С пониманием ситуации и энергией вступила в дело печать европейских стран, причем отнюдь не правые газеты и журналы, как в таких случаях охотно констатируют в Советском Союзе, — а самые разные. Авторами статей выступили не «профессиональные антикоммунисты», а культурные деятели большого масштаба, писатели, известные слависты, теоретики литературы, эссеисты, историки.

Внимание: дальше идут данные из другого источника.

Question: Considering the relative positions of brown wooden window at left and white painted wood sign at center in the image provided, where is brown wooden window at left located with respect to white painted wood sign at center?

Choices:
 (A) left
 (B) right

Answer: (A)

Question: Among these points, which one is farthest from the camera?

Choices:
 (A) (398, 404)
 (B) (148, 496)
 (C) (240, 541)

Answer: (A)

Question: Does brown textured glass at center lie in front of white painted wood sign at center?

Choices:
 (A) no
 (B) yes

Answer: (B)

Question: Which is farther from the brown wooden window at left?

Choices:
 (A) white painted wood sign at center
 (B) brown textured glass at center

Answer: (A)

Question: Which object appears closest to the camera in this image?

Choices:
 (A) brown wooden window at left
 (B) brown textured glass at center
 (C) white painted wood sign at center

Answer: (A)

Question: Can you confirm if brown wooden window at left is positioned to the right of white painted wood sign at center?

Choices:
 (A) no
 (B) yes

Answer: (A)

Это был залп из многих орудий. Прекрасно отдаю себе отчет в том, что мои заслуги тут сильно преувеличены — иногда в угоду газетножурнальной сенсационности, иногда из соображений тактических. Тем не менее залп оказался мощным. Я не читал эту прессу, до меня доходили только тексты, оглашаемые по радио, — «Би-Би-Си», «Голосу Америки», «Немецкой волне», «Свободе», — и еще то, что сообщали мне по телефону. С благодарностью вспоминаю о систематических звонках сотрудника Базельского радио Альфреда Блаттера, сильно помогавшего мне морально, и державшего меня в курсе западных дел, представителей Австрийского общества литературы, Генриха Бёлля, журналиста французского еженедельника «Экспресс» Мишеля Горде, который в июне взял у меня по телефону интервью и дал мне возможность во всеуслышание высказать отношение к проблеме эмиграции. «Собираетесь ли вы уехать?» — спросил меня Горде, и я ответил, что прошу его записать следующее заявление, которое я считаю принципиальным: «Литератор и ученый, связанный с родным языком и работающий для развития гуманитарной культуры, добровольно уехать из своей страны не может; эмиграция для него не только трудна, но и непредставима. Если меня, как недавно мне было заявлено в областном комитете партии, лишат возможности работать, — преподавать и печататься, — это будет значит, что я задушен и материально, и морально. В таком случае мой отъезд из Советского Союза следует рассматривать не как добровольную эмиграцию, а как насильственное изгнание».